Zu Ziffer 1.2 der Verwaltungsvorschrift des Ministeriums für Kultus und Sport vom 31. März 1983 über die Teilnahme am Religionsunterricht wird folgendes vereinbart:
  1. Zu Ziffer 1.2.1
    In diesen Fällen wird allgemein zugestimmt, daß evangelische bzw. katholische Schüler zwei Kurse bzw. zwei Schulhalbjahre den Religionsunterricht der anderen Kirche besuchen können, sofern nicht in besonderen Fällen von den kirchlichen Oberbehörden Einwendungen bestehen.
  2. Zu Ziffer 1.2.2
    Der Fall, daß an der Schule kein evangelischer bzw. katholischer Religionsunterricht erteilt wird, tritt nicht auf.

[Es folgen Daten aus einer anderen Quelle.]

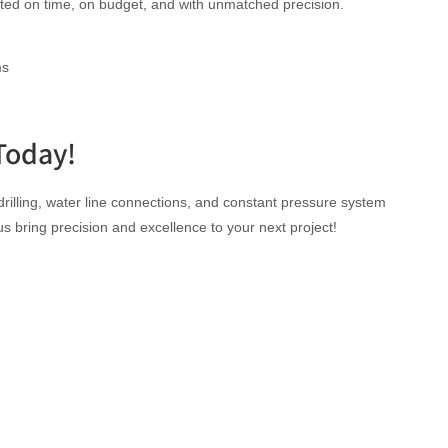
leted on time, on budget, and with unmatched precision.
ms
Today!
rilling, water line connections, and constant pressure system
 us bring precision and excellence to your next project!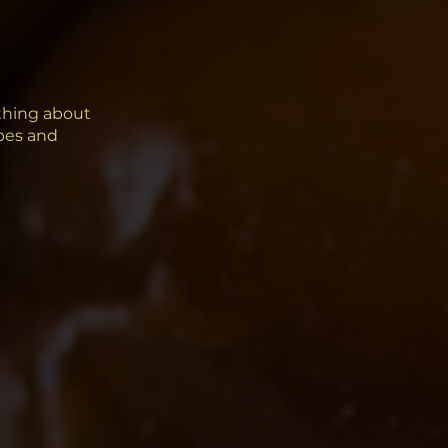
thing about
ipes and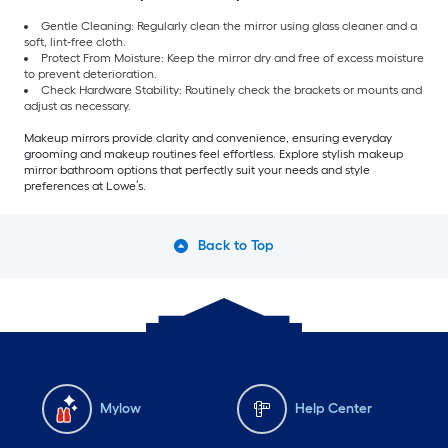
Gentle Cleaning: Regularly clean the mirror using glass cleaner and a
soft, lint-free cloth.
Protect From Moisture: Keep the mirror dry and free of excess moisture
to prevent deterioration.
Check Hardware Stability: Routinely check the brackets or mounts and
adjust as necessary.
Makeup mirrors provide clarity and convenience, ensuring everyday
grooming and makeup routines feel effortless. Explore stylish makeup
mirror bathroom options that perfectly suit your needs and style
preferences at Lowe’s.
Back to Top
Mylow
Help Center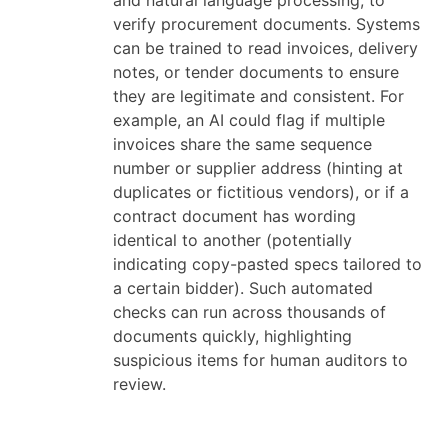
and natural language processing, to
verify procurement documents. Systems
can be trained to read invoices, delivery
notes, or tender documents to ensure
they are legitimate and consistent. For
example, an AI could flag if multiple
invoices share the same sequence
number or supplier address (hinting at
duplicates or fictitious vendors), or if a
contract document has wording
identical to another (potentially
indicating copy-pasted specs tailored to
a certain bidder). Such automated
checks can run across thousands of
documents quickly, highlighting
suspicious items for human auditors to
review.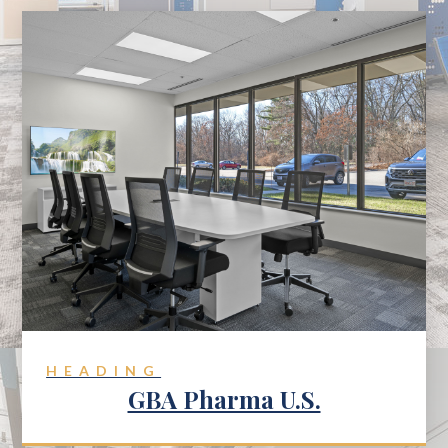
HEADING
GBA Pharma U.S.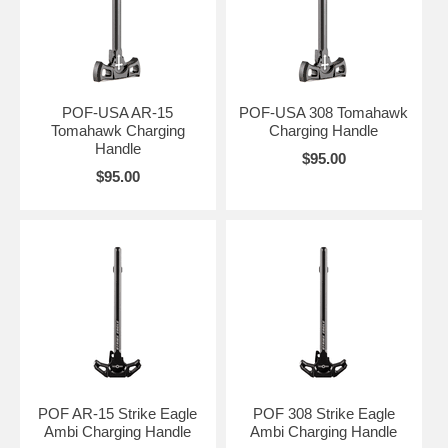
POF-USA AR-15
POF-USA 308 Tomahawk
Tomahawk Charging
Charging Handle
Handle
$95.00
$95.00
POF AR-15 Strike Eagle
POF 308 Strike Eagle
Ambi Charging Handle
Ambi Charging Handle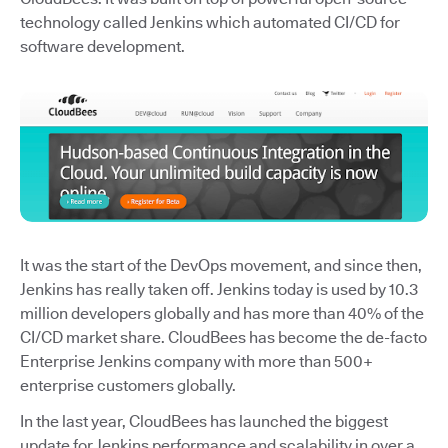
technology called Jenkins which automated CI/CD for
software development.
It was the start of the DevOps movement, and since then,
Jenkins has really taken off. Jenkins today is used by 10.3
million developers globally and has more than 40% of the
CI/CD market share. CloudBees has become the de-facto
Enterprise Jenkins company with more than 500+
enterprise customers globally.
In the last year, CloudBees has launched the biggest
update for Jenkins performance and scalability in over a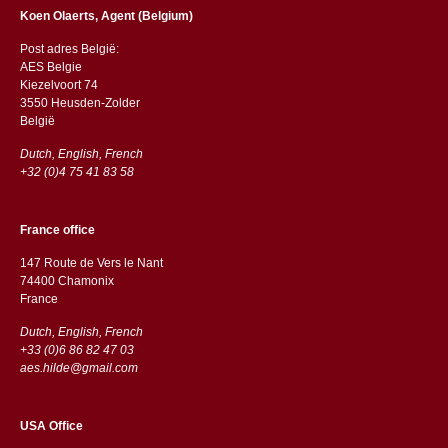
Koen Olaerts, Agent (Belgium)
Post adres België:
AES Belgie
Kiezelvoort 74
3550 Heusden-Zolder
België
Dutch, English, French
+32 (0)4 75 41 83 58
France office
147 Route de Vers le Nant
74400 Chamonix
France
Dutch, English, French
+33 (0)6 86 82 47 03
aes.hilde@gmail.com
USA Office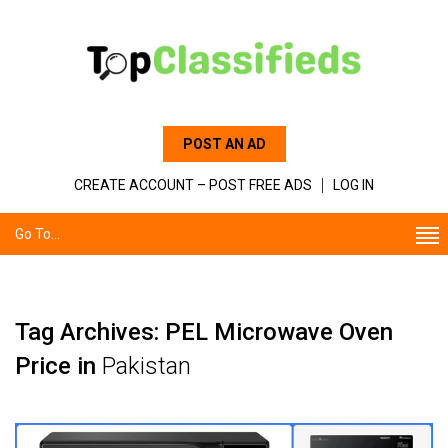
POST AN AD
CREATE ACCOUNT – POST FREE ADS
LOG IN
Go To...
Tag Archives: PEL Microwave Oven
Price in
Pakistan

Für die Erteilung der Zustimmung zur Aufnahme von Schülern anderer Religionsgemeinschaften ist der Religionslehrer im Rahmen der jeweiligen kirchlichen Bestimmungen zuständig.
  3. Zu Ziffer 1.2.3
    Es besteht Übereinstimmung, daß dieser Fall für den evangelischen und katholischen Religionsunterricht möglichst nicht eintreten sollte. In erster Linie muß versucht werden, den Religionsunterricht jahrgangsübergreifend anzubieten. Wenn die Fortführung des Religionsunterrichts aus organisatorischen oder personellen Gründen nicht möglich erscheint, benachrichtigen die Schulen unmittelbar die zuständigen kirchlichen Oberbehörden. Wenn die Voraussetzungen von Ziffer 1.2.3 eintreten, wird allgemein die Zustimmung erteilt, daß evangelische bzw. katholische Schüler den Religionsunterricht der anderen Kirche besuchen können.
  4. Zu Ziffer 1.2.4
    Die Zustimmung ist von den zuständigen kirchlichen Oberbehörden zu erteilen.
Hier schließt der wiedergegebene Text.